(Sydney) – Australian leaders should discuss human rights issues with Indonesian President-elect Prabowo Subianto Djojohadikusumo during meetings in Canberra on August 20, 2024, Human Rights Watch said today. Australia should seek commitments from Prabowo to uphold religious freedom, protect Indigenous and religious minorities, and revise government policies that discriminate against women and girls, people living with disabilities, and lesbian, gay, bisexual, and transgender (LGBT) people.
Prabowo, presently Indonesia’s defense minister, won the presidential election on February 14, along with outgoing President Joko Widodo’s son, Gibran Rakabuming Raka, as his vice presidential running mate. He is in Canberra in advance of his inauguration on October 20 to discuss a defense pact between Indonesia and Australia, which will be signed later in Jakarta. But he will also meet with the Australian prime minister and foreign minister.

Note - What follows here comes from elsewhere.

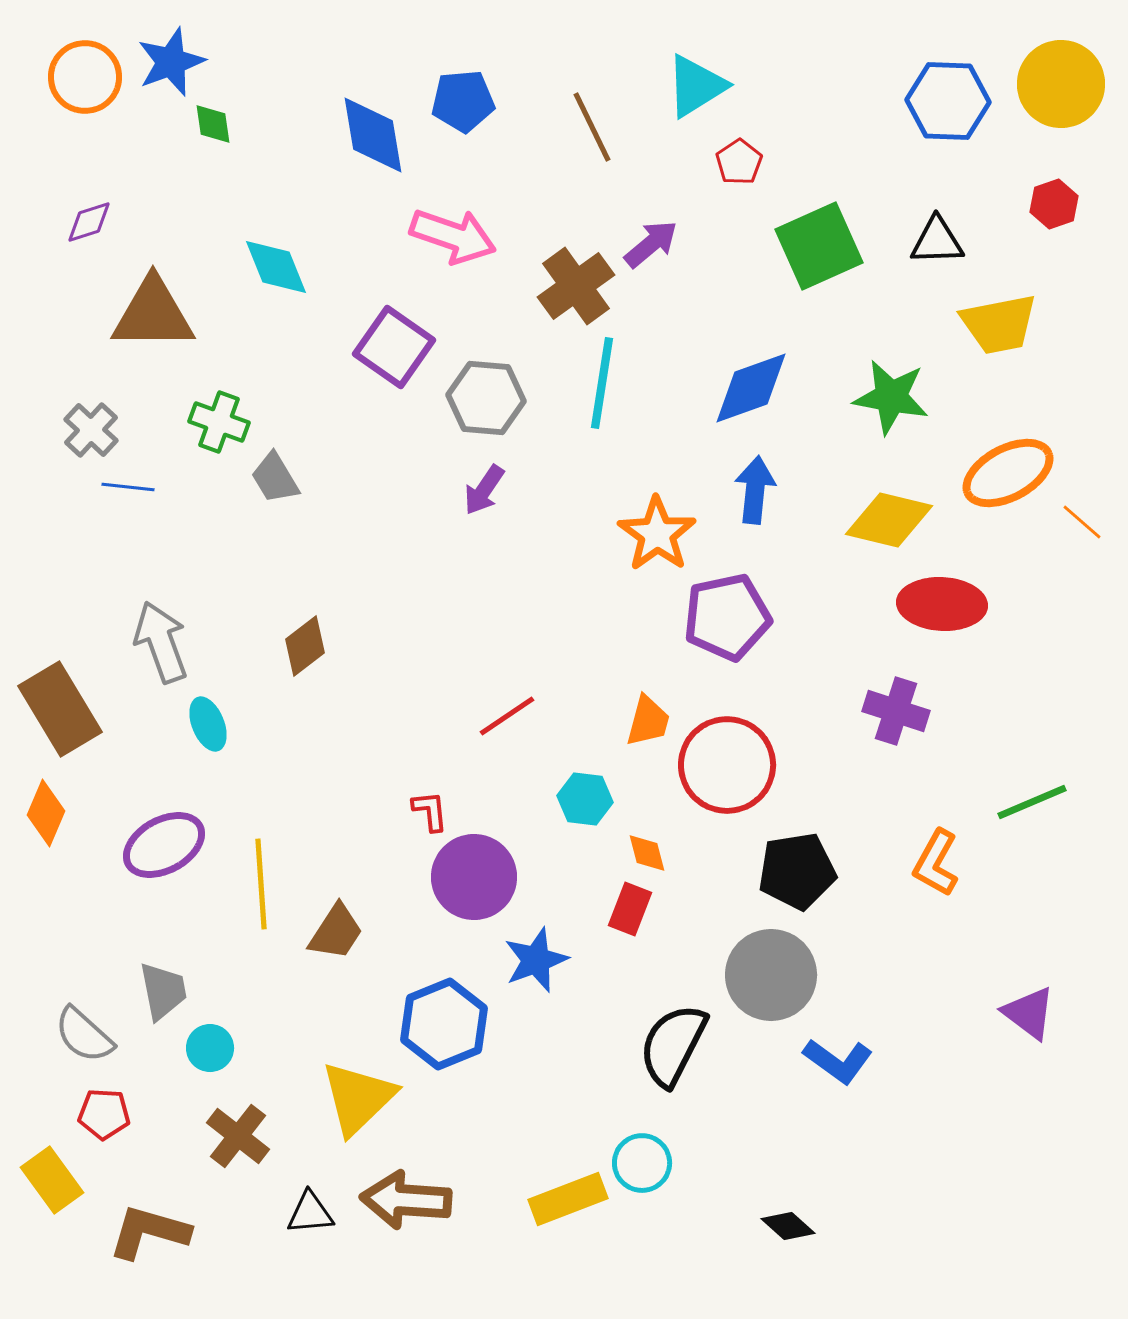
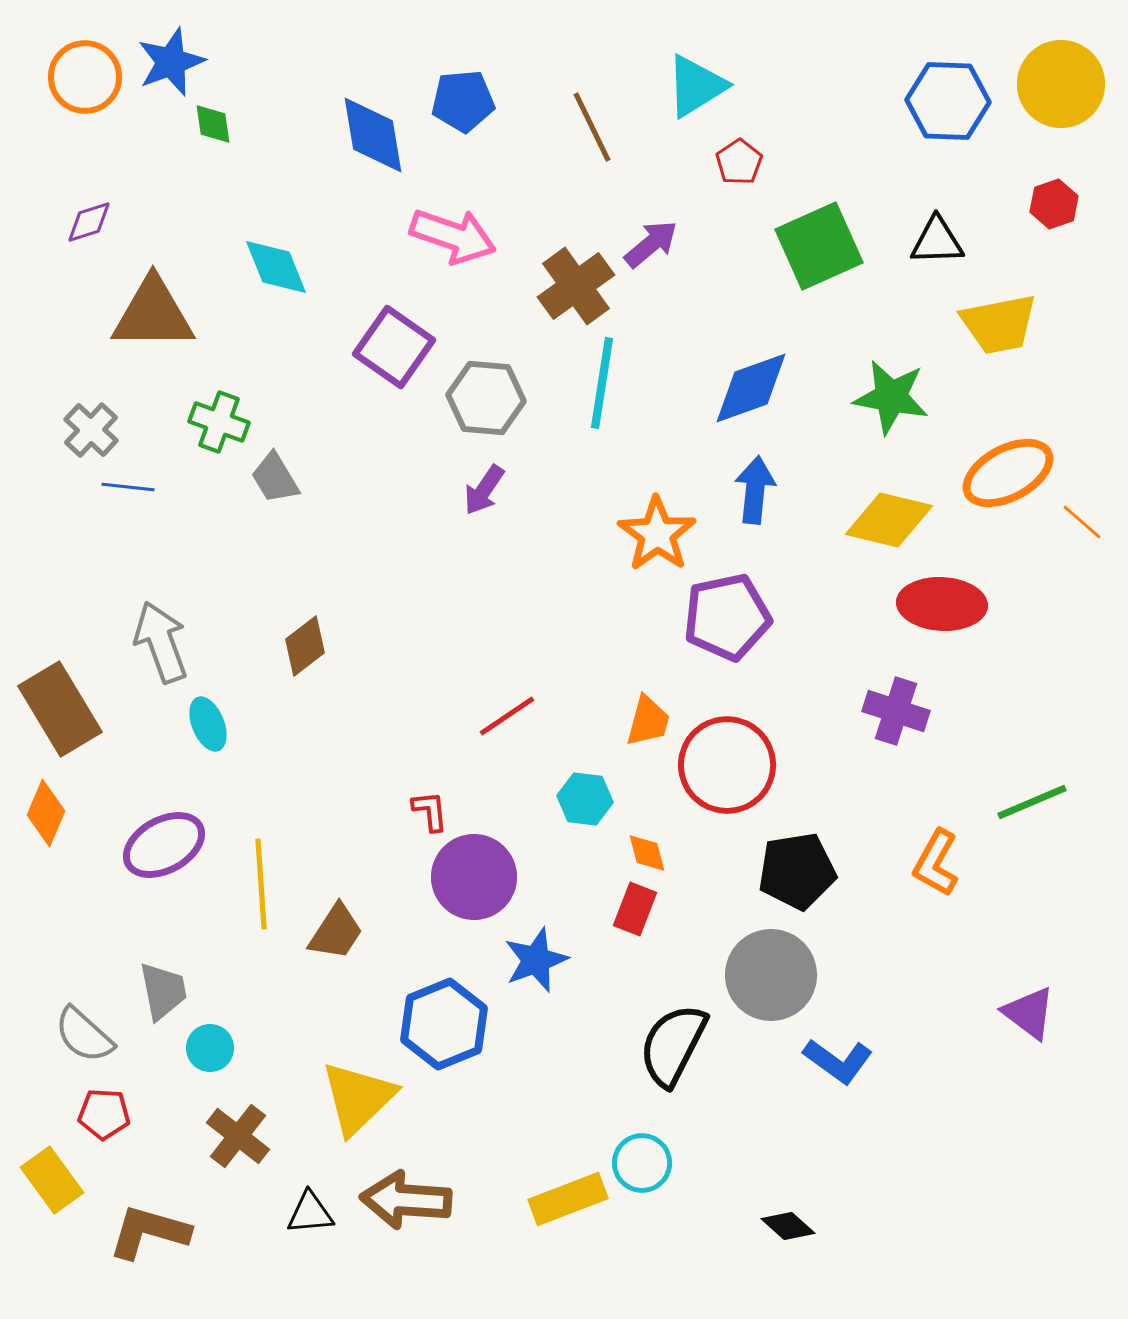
red rectangle at (630, 909): moved 5 px right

“Australian government leaders should urge Prabowo to fulfill the human rights-related commitments that previous Indonesian administrations had made but failed to meet,” said Daniela Gavshon, Australia director at Human Rights Watch. “These include some difficult issues such as the mandatory hijab rules, the crackdown on LGBT people, and the government’s unwillingness to allow foreign journalists and United Nations officials to visit West Papua.”
Prabowo, 72, is a former son-in-law of Soeharto, Indonesia’s authoritarian president from 1965 to 1998. Prabowo, a former special forces commander, was dismissed from the Indonesian army in 1998 for kidnapping student activists. Earlier, he had been indicted for the Kraras massacre in East Timor in 1983 but failed to answer a summons from the UN Special Prosecutor’s Office in Dili. A UN-sponsored report on East Timor accused him of commanding massacres that resulted in the deaths of as many as 200 Timorese men, accusations that Prabowo denied.
In their meetings with Prabowo, Australian leaders should set out key human rights expectations, Human Rights Watch said. These should include delivering on human rights commitments made by previous Indonesian governments, including those made to the UN Human Rights Council during Indonesia’s Universal Periodic Review, and implementing the recommendations of UN human rights bodies. Indonesia should also issue a standing invitation to UN experts to visit Indonesia.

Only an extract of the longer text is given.